日本初の官営製糸場である「富岡製糸場」が26日、世界文化遺産への登録を勧告された。登録件数の増加により世界文化遺産の審査が厳しくなる中、富岡製糸場は推薦書の内容がほぼすべて認められる「パーフェクトな勧告」(文化庁担当者)に。明治日本の高い技術革新と、海を越えて絹産業の発展をもたらした歴史的価値が、世界に認められることになった。
産業の近代化を急ぐ明治政府が西欧から最新技術を導入し、明治5年に設立された富岡製糸場は、日本初の本格的な器械製糸工場だ。その後、養蚕技術を独自に改良して大量生産を実現し、技術交流などを通じて世界の絹産業の発展に貢献した。
民営化されて昭和62年まで現役で稼働。操業停止後も所有企業が建物を保全し、群馬県富岡市に寄贈された。文化庁は「これだけ大規模な工場が残っているのは奇跡的だ」と称賛する。
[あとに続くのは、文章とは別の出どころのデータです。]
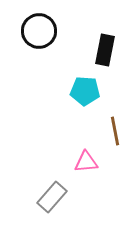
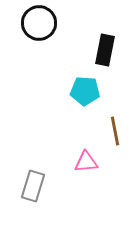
black circle: moved 8 px up
gray rectangle: moved 19 px left, 11 px up; rotated 24 degrees counterclockwise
だが、文化庁関係者は今回の勧告について「決して楽観視はしていなかった」と打ち明ける。世界遺産の審査が年々厳しくなっているからだ。昨年の富士山で構成資産の一つである「三保松原(みほのまつばら)」(静岡市)の除外を求められたように、ここ数年、日本の推薦案件はイコモスから、条件付きで登録勧告される傾向が続いていた。